From draft horses to drones, UAVs fast becoming a vital farming tool
Drones, or unmanned aerial vehicles (UAV), are today becoming just as much a part of farmers' toolbox as tractors, working dogs or ag bikes. Far more than just a way to get a few nice photos from the air, drones are being used for everything from discretely monitoring livestock, quickly checking on fencing and other infrastructure to even spotting water leaks.
The opportunities for drones really are endless, says local farmer, drone manufacturer and educator, Ben Watts.
“If we went through the list you would have: checking fixed assets like fences, water, sheds, roads, boundaries; finding stock; checking stock without interrupting or intruding their space in the paddock, particularly calving cows and lambing ewes,” Ben said, explaining just a few of the many ways drones are being put to use on farms.
“Then you've got measuring plant health — we've got cherry farmers on Canobolas who are using it for plant health now, through to crops, viticulture, fodder production and silage.”
It was 13 years ago that Ben began looking into uses for drones in his own family-run mixed farming operations between Orange and Molong. First, just for checking pastures and watering points, but he quickly saw even greater potential.
With a background in corporate agriculture, where finding efficiencies and innovative ways to use technology and gather data are key, Ben started working with others in the industry to develop new ways of putting drones to use.
“My background — and I've travelled the world looking at and bringing technology back to Australia, just to use ourselves — was to find a way to record data, transfer that data into a consumable product that directors could glimpse and go, ‘okay, this is where we're charting’,” Ben said.
“I spent about eight years working with a tech company on ultrasound for animals and then we did individual stock management with EID (electronic identification) and some other technologies.
“And then we started looking at camera technology in a paddock for identifying animals. So it was just the next step… put the camera on something that can then move around over a large parcel of land.”
But the real ‘x factor’ with drones, he said, is that it allows you to collect data from a paddock ten days before you’d see it in plants on the ground.
“That changes everything,” Ben said. “We can fly [a paddock] and look at that through a plant health reflectance map and it will show us all of the variations in high-growth areas, low-growth areas.”
Armed with this data, he said, you can then do variable treatment rates when applying topdressing or fertiliser, targeting only the areas that need it, improving yield and saving money.”
And adding other sensors such as thermal cameras to drones opens up a whole new world of possibilities, Ben said.
“We use it mainly for identifying livestock in hard-to-access areas, or it's good for the pest animals,” he said.
“But we've also just recently been working with some growers using it for irrigation monitoring, because they can check the water's actually getting where it was supposed to be getting… Are we wetting up where we thought we were. Do we have seepage in banks?”
The thermal cameras can spot leaks in poly water pipes and even be used to map water-filled potholes in roads.
And in construction, drones can create real-time three-dimensional images of earthworks or a building in progress and cross-reference them with engineering drawings.

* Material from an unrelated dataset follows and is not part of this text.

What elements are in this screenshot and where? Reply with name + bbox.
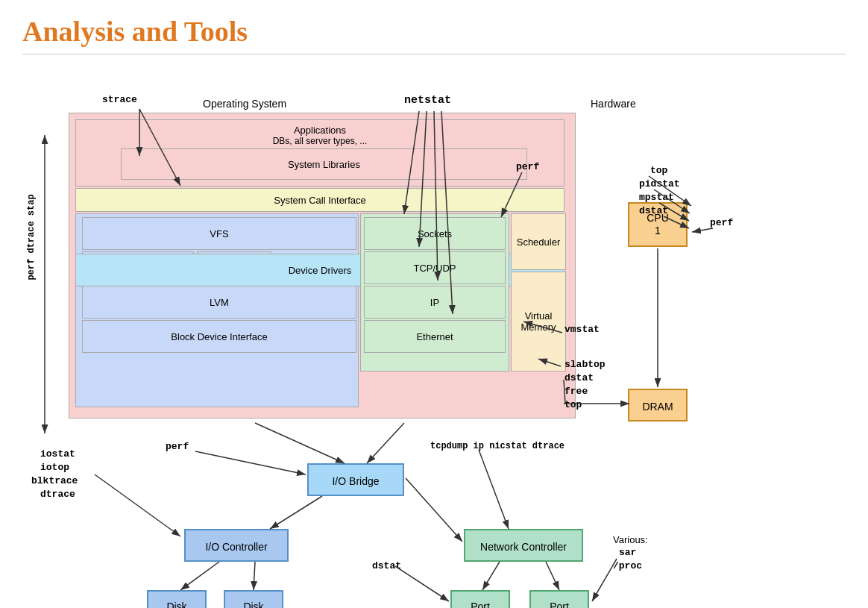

“Ultimately, the code drives what the drone can do,” Ben said, explaining that he works with a small, international group of software developers on new applications.
For his own part, Ben and his family-run business BRACLA work on the hardware; designing and building new airframes to expand the physical capabilities of what a drone can do.
“We're sort of in the larger end,” he said. “There are some really good tech manufacturers who can do smaller and have big budgets to micro everything… we're trying to work on that larger end. So working from a 25-kilo, three-and-a-half metre up to 120-kilo six-metre airframes. ... and the idea of that is it gives you payload capacity and range.
“What we're looking at is drones that can stay in the air for upwards of three hours, and we've got some other projects working well beyond that — with reasonable payloads,” he said.
“Then we've got some other even larger airframes, which is really about can it deploy products — so if it's an emergency response, whatever the emergency may require — if you've got a reasonable payload on board, somewhere in that sort of 15 to 35 kilos.”
While there is strong interest in drones from agriculture and other industries, Ben is still surprised that the uptake hasn’t been even greater.
“In my mind, this should be evolving much faster than it is; It's such an opportunity!” he enthused.
“Hopefully, what's happening is we've got some good people who are starting to come together in the central west who are like-minded, who can work together… Who knows, down the track, as this is changing, wouldn't it be great if there was a regional manufacturing capacity.”